From the entries below, print exactly the span beginning with the line holding "Volkswagen ділиться новинами про плани" and ending with the line holding "mit sich bringen", endpoints included, and skip any pictures.

_Items listed in a dataset_.
Segment Open

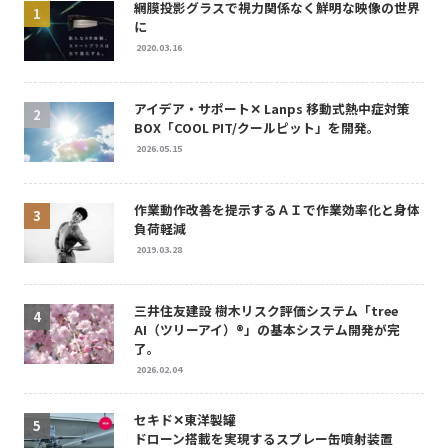
網膜投影グラスで視力関係なく鮮明な映像の世界
に
2020.03.16
アイデア・サポート✕ Lanps 移動式熱中症対策
BOX「COOL PIT/クールピット」を開発。
2026.05.15
作業動作改善を提示するＡＩで作業効率化と身体
負荷軽減
2019.03.28
三井住友建設 樹木リスク評価システム「tree
AI（ツリーアイ）®」の基本システム開発が完
了。
2026.02.04
セキド✕東洋製罐
ドローン搭載を実現するスプレー缶噴射装置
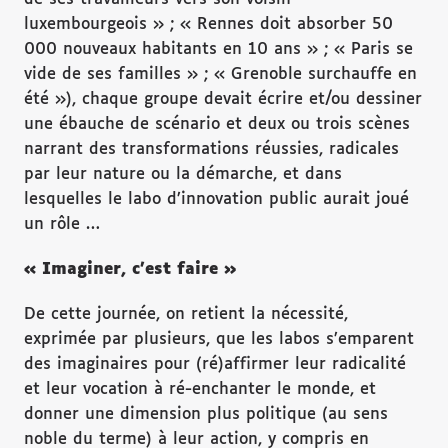
luxembourgeois » ; « Rennes doit absorber 50
000 nouveaux habitants en 10 ans » ; « Paris se
vide de ses familles » ; « Grenoble surchauffe en
été »), chaque groupe devait écrire et/ou dessiner
une ébauche de scénario et deux ou trois scènes
narrant des transformations réussies, radicales
par leur nature ou la démarche, et dans
lesquelles le labo d’innovation public aurait joué
un rôle …
« Imaginer, c’est faire »
De cette journée, on retient la nécessité,
exprimée par plusieurs, que les labos s’emparent
des imaginaires pour (ré)affirmer leur radicalité
et leur vocation à ré-enchanter le monde, et
donner une dimension plus politique (au sens
noble du terme) à leur action, y compris en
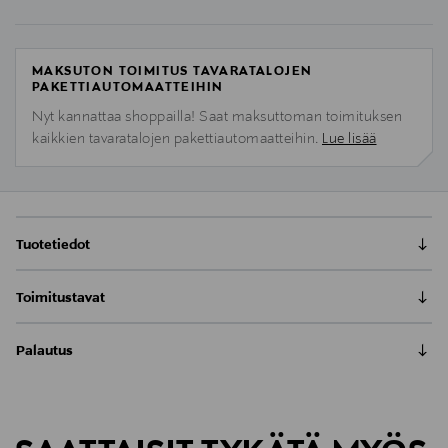
MAKSUTON TOIMITUS TAVARATALOJEN
PAKETTIAUTOMAATTEIHIN
Nyt kannattaa shoppailla! Saat maksuttoman toimituksen
kaikkien tavaratalojen pakettiautomaatteihin.
Lue lisää
Tuotetiedot
Toimitustavat
Viskilasi LSA Madrid 300ml (2 kpl)
Toimitus postiin tai noutopisteeseen
LSA Madrid viskilasit ovat selkeälinjaisia ja elegantteja
Palautus
0,00 € – 4,90 €
ajasta riippumatta. Nämä Englantilaiset käsintehdyt
Meille on hyvin tärkeää, että olet tyytyväinen tilaukseesi. Voit
lasit tuovat paksulla lasipohjallaan yleellisyyttä sekä
Kotiinkuljetus
palauttaa tilaamasi tuotteen 30 vuorokauden kuluessa
arkeen, että juhlaan. Nämä korkeammat Madrid sarjan
LUE KOKO TUOTEKUVAUS
Näet lopullisen toimituskulun tilauksesi Toimitustapa-
tuotteen vastaanottamisesta. Palauttaminen on maksutonta
Tumbler-lasit ovat täydellisiä juomiin, jossa käytetään
kohdassa.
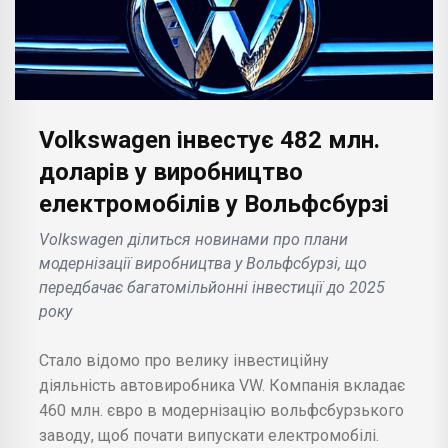
Volkswagen інвестує 482 млн.
доларів у виробництво
електромобілів у Вольфсбурзі
Volkswagen ділиться новинами про плани
модернізації виробництва у Вольфсбурзі, що
передбачає багатомільйонні інвестиції до 2025
року
Стало відомо про велику інвестиційну
діяльність автовиробника VW. Компанія вкладає
460 млн. євро в модернізацію вольфсбурзького
заводу, щоб почати випускати електромобілі.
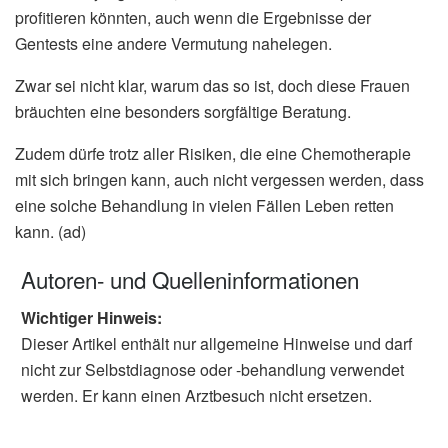
profitieren könnten, auch wenn die Ergebnisse der
Gentests eine andere Vermutung nahelegen.
Zwar sei nicht klar, warum das so ist, doch diese Frauen
bräuchten eine besonders sorgfältige Beratung.
Zudem dürfe trotz aller Risiken, die eine Chemotherapie
mit sich bringen kann, auch nicht vergessen werden, dass
eine solche Behandlung in vielen Fällen Leben retten
kann. (ad)
Autoren- und Quelleninformationen
Wichtiger Hinweis:
Dieser Artikel enthält nur allgemeine Hinweise und darf
nicht zur Selbstdiagnose oder -behandlung verwendet
werden. Er kann einen Arztbesuch nicht ersetzen.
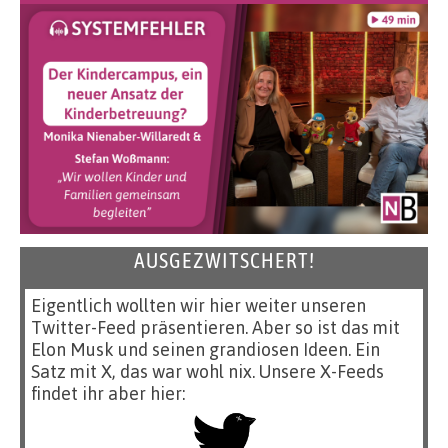
AUSGEZWITSCHERT!
Eigentlich wollten wir hier weiter unseren
Twitter-Feed präsentieren. Aber so ist das mit
Elon Musk und seinen grandiosen Ideen. Ein
Satz mit X, das war wohl nix. Unsere X-Feeds
findet ihr aber hier:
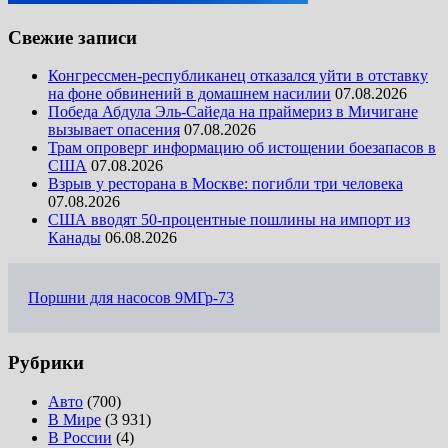
Свежие записи
Конгрессмен-республиканец отказался уйти в отставку
на фоне обвинений в домашнем насилии
07.08.2026
Победа Абдула Эль-Сайеда на праймериз в Мичигане
вызывает опасения
07.08.2026
Трам опроверг информацию об истощении боезапасов в
США
07.08.2026
Взрыв у ресторана в Москве: погибли три человека
07.08.2026
США вводят 50-процентные пошлины на импорт из
Канады
06.08.2026
Поршни для насосов 9МГр-73
Рубрики
Авто
(700)
В Мире
(3 931)
В России
(4)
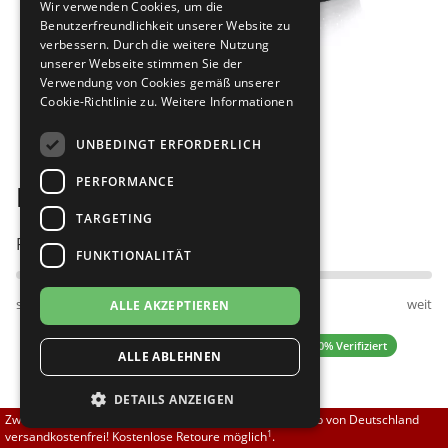
Wir verwenden Cookies, um die
Brautschuhe
Merlet
Benutzerfreundlichkeit unserer Website zu
verbessern. Durch die weitere Nutzung
unserer Webseite stimmen Sie der
Sneaker
Nueva Epoca
Verwendung von Cookies gemäß unserer
Cookie-Richtlinie zu.
Weitere Informationen
Bilder
Untergrößen 33-35
Portdance
UNBEDINGT ERFORDERLICH
Übergrößen 43-44
RayRose
PERFORMANCE
Diamant 189-234-155
Flexerinas
Rummos
TARGETING
Passt am besten bei Fußweite:
FUNKTIONALITÄT
Rumpf
schmal
normal
weit
ALLE AKZEPTIEREN
SoDanca
5.00 (4 Bewertungen)
✓ 100% Verifiziert
ALLE ABLEHNEN
Suny
DETAILS ANZEIGEN
TopTanz
129,00 EUR
Zwischen 70,00 EUR und 800,00 EUR liefern wir innerhalb von Deutschland
1
versandkostenfrei! Kostenlose Retoure möglich
.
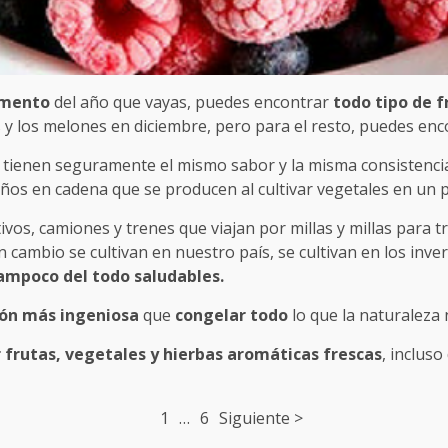
omento
del año que vayas, puedes encontrar
todo tipo de f
 y los melones en diciembre, pero para el resto, puedes enc
 tienen seguramente el mismo sabor y la misma consistenci
os en cadena que se producen al cultivar vegetales en un p
ivos, camiones y trenes que viajan por millas y millas para
ambio se cultivan en nuestro país, se cultivan en los inverna
ampoco del todo saludables.
ión más ingeniosa
que
congelar todo
lo que la naturaleza 
r frutas, vegetales y hierbas aromáticas frescas
, incluso
1
…
6
Siguiente >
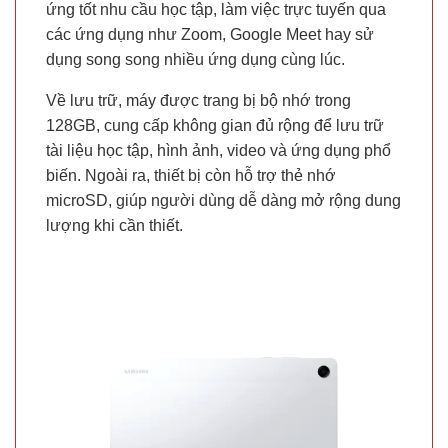
ứng tốt nhu cầu học tập, làm việc trực tuyến qua
các ứng dụng như Zoom, Google Meet hay sử
dụng song song nhiều ứng dụng cùng lúc.
Về lưu trữ, máy được trang bị bộ nhớ trong
128GB, cung cấp không gian đủ rộng để lưu trữ
tài liệu học tập, hình ảnh, video và ứng dụng phổ
biến. Ngoài ra, thiết bị còn hỗ trợ thẻ nhớ
microSD, giúp người dùng dễ dàng mở rộng dung
lượng khi cần thiết.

Segment Closed

_Answer box_.
Volkswagen ділиться новинами про плани
модернізації виробництва у Вольфсбурзі, що
передбачає багатомільйонні інвестиції до 2025
року
Стало відомо про велику інвестиційну
діяльність автовиробника VW. Компанія вкладає
460 млн. євро в модернізацію вольфсбурзького
заводу, щоб почати випускати електромобілі.
profitieren könnten, auch wenn die Ergebnisse der
Gentests eine andere Vermutung nahelegen.
Zwar sei nicht klar, warum das so ist, doch diese Frauen
bräuchten eine besonders sorgfältige Beratung.
Zudem dürfe trotz aller Risiken, die eine Chemotherapie
mit sich bringen kann, auch nicht vergessen werden, dass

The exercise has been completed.